2.1. Center of Gravity

For a bin \( [i - 1, i] \) and its associated bin count \( {c_{i}} \) , we determine that \( {c_{i}} \) , is a local maxima if \( {c_{i}} \) is larger than \( {c_{i-σ}},…,{c_{i-1}},{c_{i+1}},…,{c_{i+σ}} \) , where σ is a tunable hyperparameter by which we can adjust the magnitude of neighborhood. To some extent and especially in multiple-cluster case, it can help us handle the noisy data.

Similarly for a cell ( \( i, j \) ) and its associated bin count \( {c_{i,j}} \) we expect this count to be larger than that of its neighbors surrounding it in two directions.
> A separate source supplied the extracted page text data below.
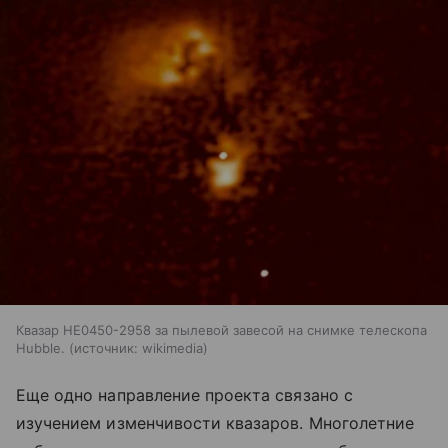
Квазар HE0450-2958 за пылевой завесой на снимке телескопа
Hubble.
источник:
wikimedia
Еще одно направление проекта связано с
изучением изменчивости квазаров. Многолетние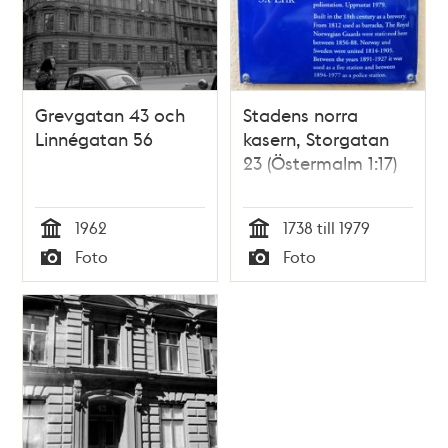
Grevgatan 43 och
Stadens norra
Linnégatan 56
kasern, Storgatan
23 (Östermalm 1:17)
1962
1738 till 1979
Tid
Tid
Foto
Foto
Typ
Typ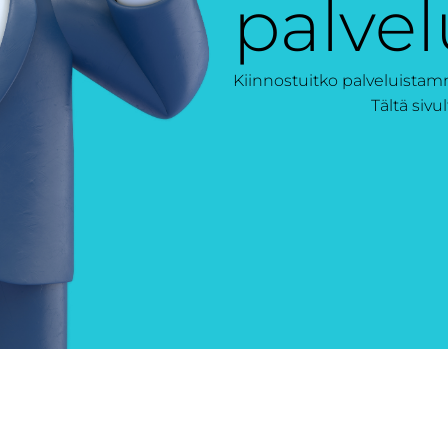
palve
Kiinnostuitko palveluista
Tältä siv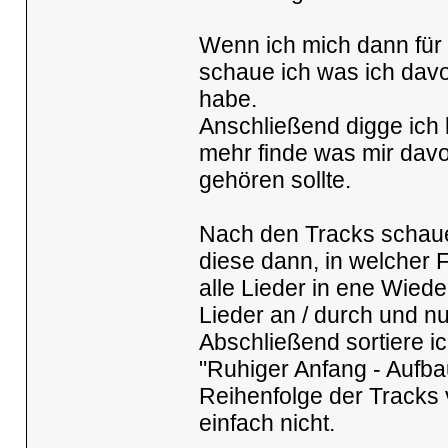
Wenn ich mich dann für 
schaue ich was ich davo
habe.
Anschließend digge ich 
mehr finde was mir davo
gehören sollte.
Nach den Tracks schaue
diese dann, in welcher 
alle Lieder in ene Wiede
Lieder an / durch und nur
Abschließend sortiere i
"Ruhiger Anfang - Aufb
Reihenfolge der Tracks 
einfach nicht.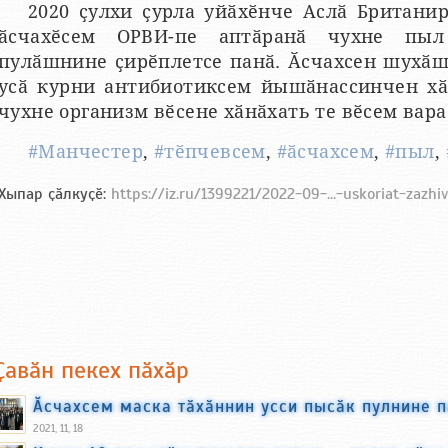
2020 ҫулхи ҫурла уйӑхӗнче Аслӑ Британи
ӑсчахӗсем ОРВИ-пе аптӑранӑ чухне пы
пулӑшнине ҫирӗплетсе панӑ. Ӑсчахсен шухӑш
усӑ курни антибиотиксем йышӑнассинчен хӑ
чухне организм вӗсене хӑнӑхать те вӗсем вар
#Манчестер
,
#тӗпчевсем
,
#ӑсчахсем
,
#пыл
,
Хыпар ҫӑлкуҫӗ:
https://iz.ru/1399221/2022-09-...-uskoriat-zazhi
Ҫавӑн пекех пӑхӑр
Ӑсчахсем маска тӑхӑннин усси пысӑк пулнине 
2021, 11, 18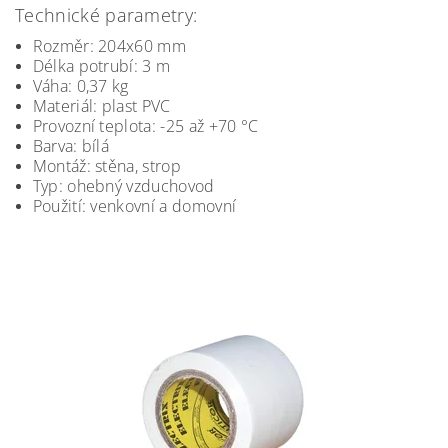
Technické parametry:
Rozměr: 204x60 mm
Délka potrubí: 3 m
Váha: 0,37 kg
Materiál: plast PVC
Provozní teplota: -25 až +70 °C
Barva: bílá
Montáž: stěna, strop
Typ: ohebný vzduchovod
Použití: venkovní a domovní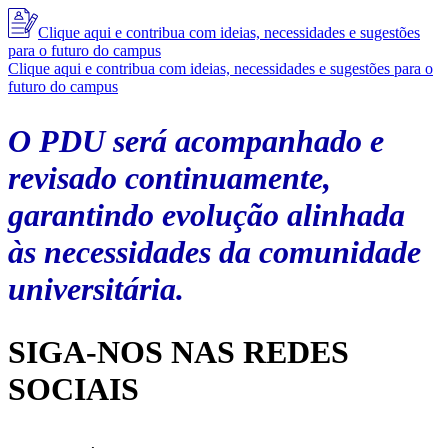
Clique aqui e contribua com ideias, necessidades e sugestões
para o futuro do campus
Clique aqui e contribua com ideias, necessidades e sugestões para o
futuro do campus
O PDU será acompanhado e
revisado continuamente,
garantindo evolução alinhada
às necessidades da comunidade
universitária.
SIGA-NOS NAS REDES
SOCIAIS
That is, \( {c_{i,j}} \) should be larger than \( {c_{i-σ,j}},…,{c_{i+σ,j}},…,{c_{i+σ,j}},…,{c_{i+σ,j+σ}} \) (neglecting crossing the boundaries).

The intuition behind the center of gravity is that, the cluster center should be a local maxima in terms of the frequency of points. But to avoid the effect b rough by noise, we expect the value of local maxima to be larger than other numbers within a small window around itself [1].

2.2. Gaussian Mixture Model

Gaussian mixture model assumes that the data points are generated with a weighted sum of \( K \) Gaussian distributions. That is, for each data point \( x \) , its probability is

\( p(x)=\sum _{i=1}^{K} {π_{i}}N∣(x;{μ_{i}},σ_{i}^{2}) \)

where \( {π_{i}} \) is the probability that \( x \) is drawn from \( i \) -th Gaussian distribution and \( N (x; {μ_{i}}, σ_{i}^{2}) \) is the probability of obtaining x with the i-th Gaussian distribution.

The Gaussian mixture model can be modelled with maximum likelihood estimation. Under the assumption identically-and-independently-distributed samples (data points), the likelihood function can be written as:

\( L(θ)=\prod _{i=1}^{n} {p_{θ}}({x_{i}})=\prod _{i=1}^{n} \sum _{j=1}^{K} {π_{j}}N({x_{i}};{μ_{j}},σ_{j}^{2}) \)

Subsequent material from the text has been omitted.